■ WHAT THIS TASK INVOLVES: Tally the lines of the data that include the word "thumbnail". Only the number is to be returned.

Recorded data
%%
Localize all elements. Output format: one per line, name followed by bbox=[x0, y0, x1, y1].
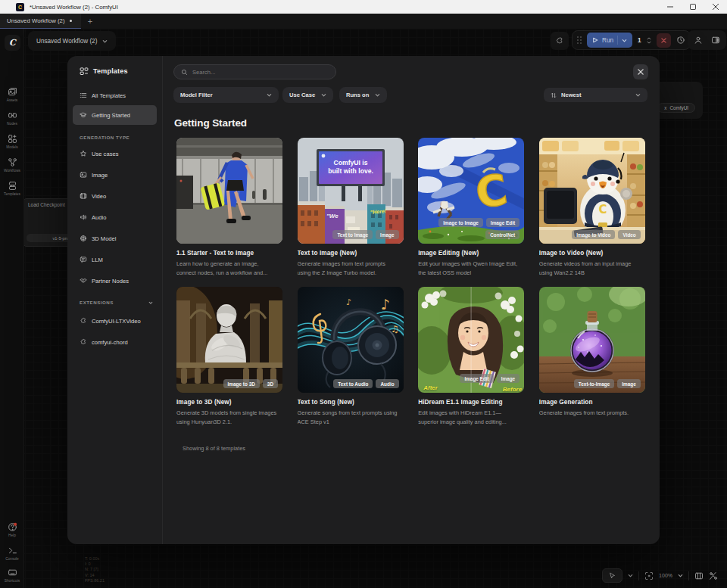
svg-text:"We: "We bbox=[326, 213, 339, 219]
nav-getting-started[interactable]: Getting Started bbox=[73, 105, 157, 125]
nav-comfyui-ltxvideo[interactable]: ComfyUI-LTXVideo bbox=[73, 310, 157, 331]
templates-grid: 1.1 Starter - Text to Image Learn how to… bbox=[176, 138, 645, 427]
pointer-tool-button[interactable] bbox=[602, 568, 622, 583]
zoom-level[interactable]: 100% bbox=[659, 573, 672, 578]
template-card-text-to-image[interactable]: ComfyUI is built with love. bbox=[298, 138, 404, 278]
console-icon bbox=[8, 546, 17, 555]
close-dialog-button[interactable] bbox=[633, 64, 648, 79]
before-label: Before bbox=[503, 386, 522, 393]
sidebar-item-shortcuts[interactable]: Shortcuts bbox=[0, 568, 24, 583]
nav-video[interactable]: Video bbox=[73, 185, 157, 207]
run-count-value[interactable]: 1 bbox=[638, 37, 641, 44]
nav-use-cases[interactable]: Use cases bbox=[73, 143, 157, 164]
maximize-button[interactable] bbox=[682, 0, 704, 14]
template-card-starter-text-to-image[interactable]: 1.1 Starter - Text to Image Learn how to… bbox=[176, 138, 282, 278]
template-thumbnail: After Before Image Edit Image bbox=[418, 287, 524, 393]
templates-dialog: Templates All Templates Getting Started … bbox=[67, 56, 660, 544]
extension-manager-button[interactable] bbox=[551, 32, 569, 50]
history-icon[interactable] bbox=[676, 36, 685, 45]
svg-text:ComfyUI is: ComfyUI is bbox=[333, 159, 367, 166]
sidebar-item-models[interactable]: Models bbox=[0, 134, 24, 149]
nav-3d-model[interactable]: 3D Model bbox=[73, 228, 157, 249]
nav-image[interactable]: Image bbox=[73, 164, 157, 185]
extensions-chevron-icon bbox=[148, 300, 153, 305]
sidebar-item-templates[interactable]: Templates bbox=[0, 181, 24, 196]
sidebar-item-help[interactable]: Help bbox=[0, 522, 24, 537]
film-icon bbox=[80, 192, 87, 200]
comfyui-logo[interactable]: C bbox=[5, 35, 20, 51]
nav-audio[interactable]: Audio bbox=[73, 207, 157, 228]
template-thumbnail: Image to 3D 3D bbox=[176, 287, 282, 393]
template-description: Generate songs from text prompts using A… bbox=[298, 409, 398, 427]
template-title: HiDream E1.1 Image Editing bbox=[418, 399, 524, 406]
badge: Text-to-Image bbox=[574, 379, 614, 388]
template-thumbnail: ComfyUI is built with love. bbox=[298, 138, 404, 244]
tool-chevron-icon[interactable] bbox=[628, 573, 633, 578]
sort-icon bbox=[551, 92, 557, 98]
new-tab-button[interactable]: + bbox=[81, 14, 99, 29]
sidebar-item-nodes[interactable]: Nodes bbox=[0, 110, 24, 126]
sidebar-item-workflows[interactable]: Workflows bbox=[0, 157, 24, 173]
badge: Image to Video bbox=[572, 230, 615, 239]
chevron-down-icon bbox=[635, 92, 641, 98]
sort-dropdown[interactable]: Newest bbox=[544, 88, 647, 102]
window-titlebar: C *Unsaved Workflow (2) - ComfyUI bbox=[0, 0, 727, 14]
handshake-icon bbox=[80, 277, 87, 285]
nav-comfyui-chord[interactable]: comfyui-chord bbox=[73, 331, 157, 353]
runs-on-dropdown[interactable]: Runs on bbox=[339, 87, 387, 103]
svg-text:built with love.: built with love. bbox=[328, 167, 373, 175]
run-button[interactable]: Run bbox=[587, 33, 632, 48]
nav-llm[interactable]: LLM bbox=[73, 249, 157, 270]
close-icon bbox=[638, 69, 644, 75]
sidebar-item-console[interactable]: Console bbox=[0, 546, 24, 561]
app-icon: C bbox=[16, 3, 24, 11]
badge: Image Edit bbox=[486, 218, 520, 227]
drag-handle[interactable] bbox=[577, 36, 582, 44]
workflow-title-menu[interactable]: Unsaved Workflow (2) bbox=[28, 31, 116, 51]
minimap-icon[interactable] bbox=[694, 571, 704, 580]
template-card-image-generation[interactable]: Text-to-Image Image Image Generation Gen… bbox=[539, 287, 645, 427]
template-title: 1.1 Starter - Text to Image bbox=[176, 250, 282, 257]
nav-partner-nodes[interactable]: Partner Nodes bbox=[73, 270, 157, 291]
template-card-text-to-song[interactable]: ♪♫♪ Text to Audio Audio Text to Song (Ne… bbox=[298, 287, 404, 427]
chevron-down-icon bbox=[321, 92, 326, 98]
after-label: After bbox=[423, 384, 438, 391]
minimize-button[interactable] bbox=[659, 0, 682, 14]
template-description: Generate images from text prompts. bbox=[539, 409, 640, 427]
template-thumbnail: C Image to Image Image Edit bbox=[418, 138, 524, 244]
template-card-hidream-image-editing[interactable]: After Before Image Edit Image HiDream E1… bbox=[418, 287, 524, 427]
template-description: Edit your images with Qwen Image Edit, t… bbox=[418, 260, 519, 278]
badge: 3D bbox=[263, 379, 278, 388]
user-icon[interactable] bbox=[694, 36, 703, 45]
window-title: *Unsaved Workflow (2) - ComfyUI bbox=[30, 4, 118, 11]
close-window-button[interactable] bbox=[704, 0, 727, 14]
workflow-tab[interactable]: Unsaved Workflow (2) bbox=[0, 14, 81, 29]
template-search-input[interactable]: Search... bbox=[173, 64, 336, 79]
run-count-stepper[interactable] bbox=[647, 37, 651, 44]
nav-all-templates[interactable]: All Templates bbox=[73, 86, 157, 105]
workflow-tabbar: Unsaved Workflow (2) + bbox=[0, 14, 727, 29]
puzzle-icon bbox=[555, 36, 564, 45]
model-filter-dropdown[interactable]: Model Filter bbox=[173, 87, 279, 103]
chat-icon bbox=[80, 256, 87, 263]
use-case-dropdown[interactable]: Use Case bbox=[282, 87, 333, 103]
panel-toggle-icon[interactable] bbox=[711, 36, 720, 45]
sidebar-item-assets[interactable]: Assets bbox=[0, 87, 24, 102]
app-window: C *Unsaved Workflow (2) - ComfyUI Unsave… bbox=[0, 0, 727, 588]
canvas-controls: 100% bbox=[602, 568, 718, 583]
template-card-image-editing[interactable]: C Image to Image Image Edit bbox=[418, 138, 524, 278]
workflows-icon bbox=[8, 157, 17, 167]
zoom-chevron-icon[interactable] bbox=[678, 573, 683, 578]
run-options-chevron-icon[interactable] bbox=[622, 38, 627, 43]
unsaved-dot-icon bbox=[70, 20, 73, 23]
extensions-label[interactable]: EXTENSIONS bbox=[80, 300, 162, 305]
template-card-image-to-video[interactable]: C Image to Video Video bbox=[539, 138, 645, 278]
fit-view-icon[interactable] bbox=[644, 571, 654, 580]
badge: Image bbox=[497, 374, 520, 383]
cancel-run-button[interactable] bbox=[657, 33, 671, 48]
chevron-down-icon bbox=[267, 92, 272, 98]
templates-header: Templates bbox=[67, 56, 162, 76]
toggle-links-icon[interactable] bbox=[709, 571, 718, 580]
search-placeholder: Search... bbox=[192, 69, 215, 76]
template-card-image-to-3d[interactable]: Image to 3D 3D Image to 3D (New) Generat… bbox=[176, 287, 282, 427]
%%
■ SOLUTION TO THIS TASK: 4